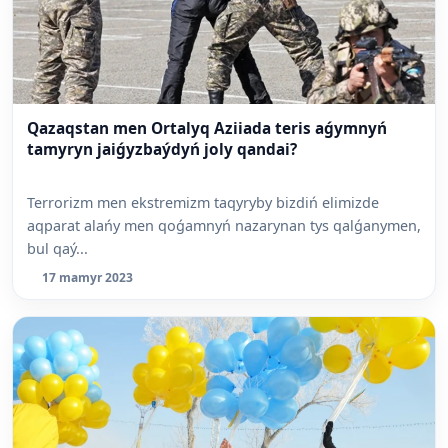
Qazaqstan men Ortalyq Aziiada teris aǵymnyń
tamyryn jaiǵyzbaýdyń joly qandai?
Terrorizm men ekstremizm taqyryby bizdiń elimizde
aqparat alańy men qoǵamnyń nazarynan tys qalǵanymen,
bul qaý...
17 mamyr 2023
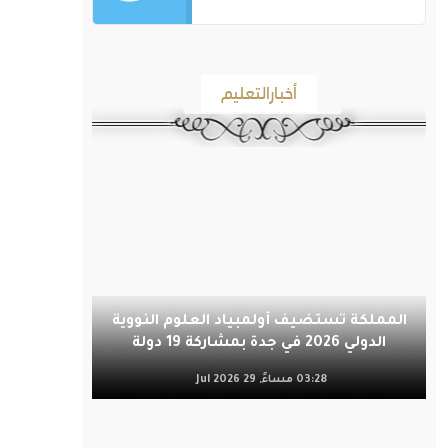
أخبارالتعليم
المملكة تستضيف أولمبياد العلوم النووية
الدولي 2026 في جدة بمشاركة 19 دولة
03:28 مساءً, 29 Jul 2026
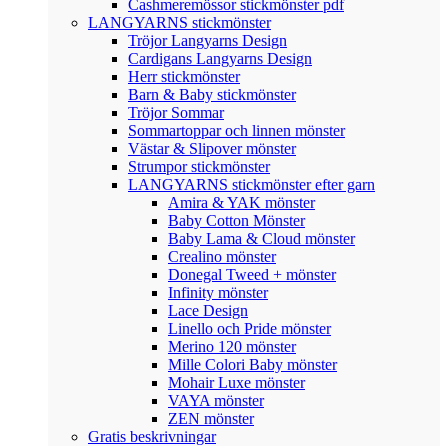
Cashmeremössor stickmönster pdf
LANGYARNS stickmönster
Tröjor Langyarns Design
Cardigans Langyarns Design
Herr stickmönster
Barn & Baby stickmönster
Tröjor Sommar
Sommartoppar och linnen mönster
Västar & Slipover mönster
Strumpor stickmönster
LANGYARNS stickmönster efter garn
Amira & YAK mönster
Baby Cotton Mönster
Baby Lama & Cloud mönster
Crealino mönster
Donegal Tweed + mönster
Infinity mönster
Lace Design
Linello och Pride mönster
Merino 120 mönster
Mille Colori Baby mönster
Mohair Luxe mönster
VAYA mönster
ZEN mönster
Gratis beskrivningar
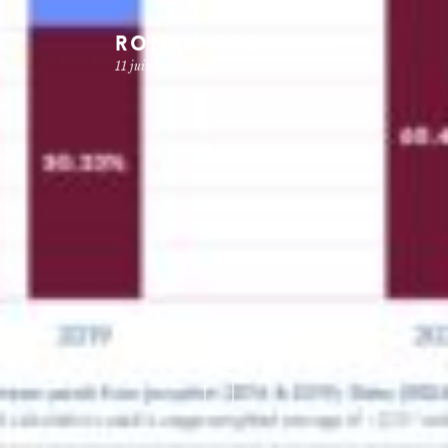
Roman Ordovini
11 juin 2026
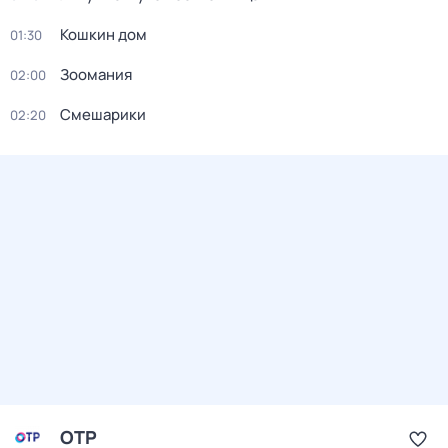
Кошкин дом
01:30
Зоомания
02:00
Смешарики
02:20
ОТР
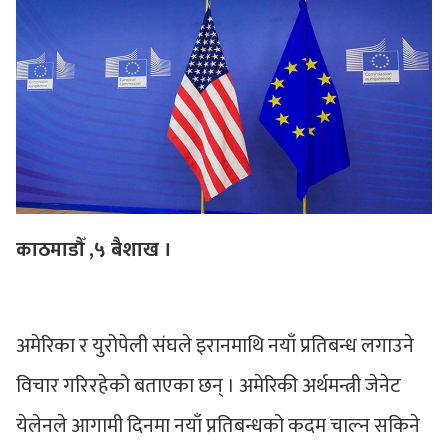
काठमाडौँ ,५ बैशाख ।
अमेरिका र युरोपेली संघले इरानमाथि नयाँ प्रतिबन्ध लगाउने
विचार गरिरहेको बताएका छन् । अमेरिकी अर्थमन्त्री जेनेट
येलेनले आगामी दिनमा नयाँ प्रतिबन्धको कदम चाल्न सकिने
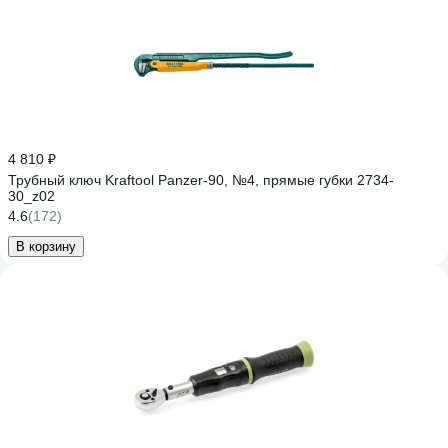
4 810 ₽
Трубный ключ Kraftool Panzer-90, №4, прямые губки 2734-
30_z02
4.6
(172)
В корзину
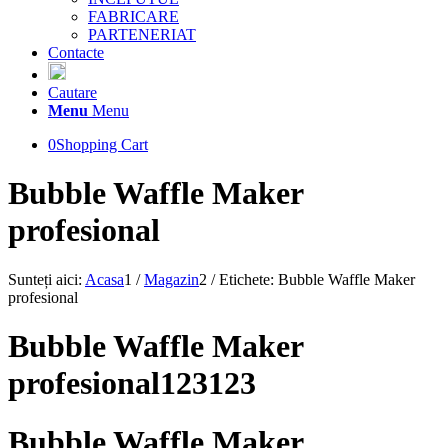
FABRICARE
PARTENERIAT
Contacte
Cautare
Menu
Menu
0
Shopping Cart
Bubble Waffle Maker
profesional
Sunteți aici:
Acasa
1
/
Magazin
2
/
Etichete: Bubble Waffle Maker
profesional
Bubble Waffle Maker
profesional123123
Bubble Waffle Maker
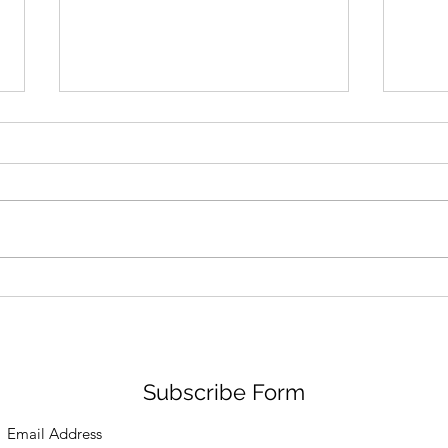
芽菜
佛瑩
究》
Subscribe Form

------------------------------------------------

Exercise directions: Output the listing word for word. Drop the pictures.

Solution below:
Qazaqstan men Ortalyq Aziiada teris aǵymnyń
tamyryn jaiǵyzbaýdyń joly qandai?
Terrorizm men ekstremizm taqyryby bizdiń elimizde
aqparat alańy men qoǵamnyń nazarynan tys qalǵanymen,
bul qaý...
17 mamyr 2023
أخبارالتعليم
المملكة تستضيف أولمبياد العلوم النووية
الدولي 2026 في جدة بمشاركة 19 دولة
03:28 مساءً, 29 Jul 2026
Cashmeremössor stickmönster pdf
LANGYARNS stickmönster
Tröjor Langyarns Design
Cardigans Langyarns Design
Herr stickmönster
Barn & Baby stickmönster
Tröjor Sommar
Sommartoppar och linnen mönster
Västar & Slipover mönster
Strumpor stickmönster
LANGYARNS stickmönster efter garn
Amira & YAK mönster
Baby Cotton Mönster
Baby Lama & Cloud mönster
Crealino mönster
Donegal Tweed + mönster
Infinity mönster
Lace Design
Linello och Pride mönster
Merino 120 mönster
Mille Colori Baby mönster
Mohair Luxe mönster
VAYA mönster
ZEN mönster
Gratis beskrivningar
Roman Ordovini
11 juin 2026
Кошкин дом
01:30
Зоомания
02:00
Смешарики
02:20
ОТР
काठमाडौँ ,५ बैशाख ।
अमेरिका र युरोपेली संघले इरानमाथि नयाँ प्रतिबन्ध लगाउने
विचार गरिरहेको बताएका छन् । अमेरिकी अर्थमन्त्री जेनेट
येलेनले आगामी दिनमा नयाँ प्रतिबन्धको कदम चाल्न सकिने
4 810 ₽
Трубный ключ Kraftool Panzer-90, №4, прямые губки 2734-
30_z02
4.6
(172)
В корзину
FABRICARE
PARTENERIAT
Contacte
Cautare
Menu
Menu
0
Shopping Cart
Bubble Waffle Maker
profesional
Sunteți aici:
Acasa
1
/
Magazin
2
/
Etichete: Bubble Waffle Maker
profesional
Bubble Waffle Maker
profesional123123
Bubble Waffle Maker
芽菜
佛瑩
究》
Subscribe Form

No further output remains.